4. Can explain steady-state properties using the steady-state deviation.
5. Can explain frequency characteristics using a Bode plot.
6. Can explain the stability criterion of the feedback control system (Nyquist stability criterion).

Rubric

	Ideal Level	Standard Level	Unacceptable Level
Achievement 1	Can derive a transfer function correctly.	Can explain how to derive a transfer function.	Do not know how to derive a transfer function.
Achievement 2	Can simplify a block diagram consisting of series, parallel, and feedback bonds.	Can simplify serial, parallel, and feedback bonds in a block diagram.	Do not understand the components of a block diagram.
Achievement 3	Can explain all the indicators for evaluating transient properties in step response.	Can explain some of the indicators for evaluating transient properties in step response.	Cannot explain the indicators for evaluating transient properties in step response at all.
Achievement 4	Can derive the calculation method of steady-state deviation and can calculate the steady-state deviation accurately.	Know the calculation method (formula) of stead-state deviation.	Cannot explain steady-state deviation.
Achievement 5	Can express the frequency response of a system obtained by combining the basic elements, in a Bode plot.	Can express the frequency response of some of the basic elements in a Bode plot.	Do not know a Bode plot.
Achievement 6	Can determine the stability of the feedback control system accurately using Nyquist stability criterion.	Can explain the policy for stability determination using the Nyquist stability criterion.	Cannot explain the Nyquist stability criterion.
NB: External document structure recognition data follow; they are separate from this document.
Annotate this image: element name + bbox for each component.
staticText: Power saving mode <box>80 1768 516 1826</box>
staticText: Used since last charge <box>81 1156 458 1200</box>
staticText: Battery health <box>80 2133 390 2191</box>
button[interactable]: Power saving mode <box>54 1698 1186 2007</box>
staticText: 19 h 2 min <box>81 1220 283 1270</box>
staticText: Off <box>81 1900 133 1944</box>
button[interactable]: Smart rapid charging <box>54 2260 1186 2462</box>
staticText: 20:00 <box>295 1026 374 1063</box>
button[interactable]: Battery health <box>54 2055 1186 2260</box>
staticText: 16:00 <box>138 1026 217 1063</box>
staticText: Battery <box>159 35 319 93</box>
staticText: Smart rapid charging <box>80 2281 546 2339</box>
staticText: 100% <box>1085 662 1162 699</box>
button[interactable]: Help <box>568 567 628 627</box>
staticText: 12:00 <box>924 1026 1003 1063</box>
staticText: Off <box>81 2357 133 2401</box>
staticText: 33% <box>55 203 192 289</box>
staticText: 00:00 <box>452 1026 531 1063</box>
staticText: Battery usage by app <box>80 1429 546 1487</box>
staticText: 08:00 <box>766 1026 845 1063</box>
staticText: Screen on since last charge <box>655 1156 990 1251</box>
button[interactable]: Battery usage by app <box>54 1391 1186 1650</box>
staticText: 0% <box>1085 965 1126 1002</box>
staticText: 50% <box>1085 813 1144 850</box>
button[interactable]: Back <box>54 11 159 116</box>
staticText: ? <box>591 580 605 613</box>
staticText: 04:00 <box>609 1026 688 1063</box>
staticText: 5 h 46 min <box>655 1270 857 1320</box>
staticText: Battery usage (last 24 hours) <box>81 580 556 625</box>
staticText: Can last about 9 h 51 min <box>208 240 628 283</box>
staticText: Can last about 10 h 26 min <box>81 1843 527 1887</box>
Assigned Department Objectives

Teaching Method

Outline:

While we are not very aware of in our daily lives, almost every device, including cars, air conditioners, and refrigerators, have a automatic control function.　In this lecture, students will learn the basics of classical control, focusing on transfer functions and frequency response. In addition, students will deepen their understanding of the class content through exercises given as assignments as appropriate.

Style:

The basics of transfer functions, block diagrams, time response, frequency response, and stability will be introduced.
In almost every lesson, students will be given an assignment to review the content of the class.

Notice:

By thinking and solving the exercises by themselves, the students become familiar with the calculations. Basic knowledge of Laplace conversion and reverse conversion is the premise of this course. Since this subject offer credits, students may not be eligible for passing depending on the submission and content of the assignments. The specific conditions will be shown during the lecture. This course's content will amount to 90 hours of study in total. These hours include the learning time guaranteed in classes and the standard self-study time required for pre-study / review, and completing assignment reports.
Students who miss 1/3 or more of classes will not be eligible for evaluation.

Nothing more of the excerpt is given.